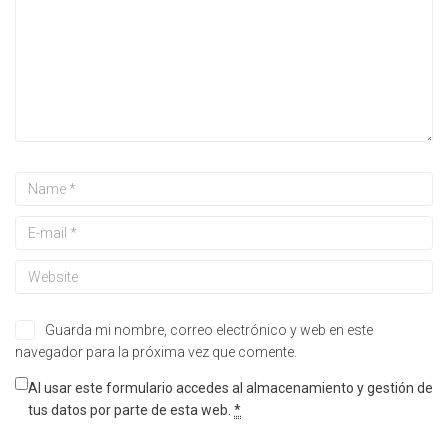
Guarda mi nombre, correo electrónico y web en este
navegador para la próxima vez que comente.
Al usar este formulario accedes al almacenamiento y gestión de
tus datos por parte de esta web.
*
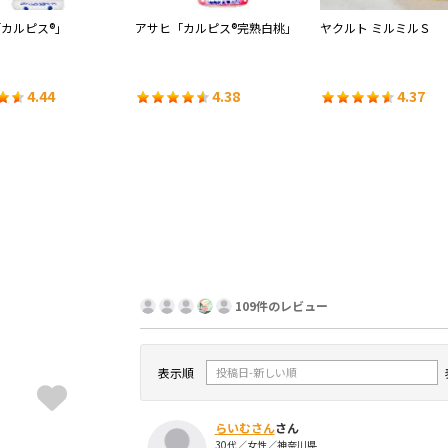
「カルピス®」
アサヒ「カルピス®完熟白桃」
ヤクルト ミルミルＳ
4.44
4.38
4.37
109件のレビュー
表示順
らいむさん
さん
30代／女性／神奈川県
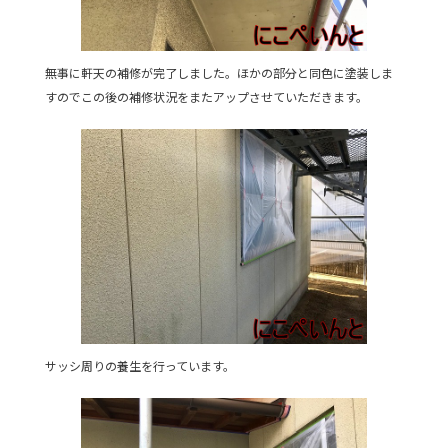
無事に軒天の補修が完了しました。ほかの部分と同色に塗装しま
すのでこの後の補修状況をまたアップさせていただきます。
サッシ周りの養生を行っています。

TASK PROMPT
All of the entries above need to be transcribed exactly, except for the pictures.

EXERCISE SOLUTION
Guarda mi nombre, correo electrónico y web en este
navegador para la próxima vez que comente.
Al usar este formulario accedes al almacenamiento y gestión de
tus datos por parte de esta web.
*
「カルピス®」
アサヒ「カルピス®完熟白桃」
ヤクルト ミルミルＳ
4.44
4.38
4.37
109件のレビュー
表示順
らいむさん
さん
30代／女性／神奈川県
無事に軒天の補修が完了しました。ほかの部分と同色に塗装しま
すのでこの後の補修状況をまたアップさせていただきます。
サッシ周りの養生を行っています。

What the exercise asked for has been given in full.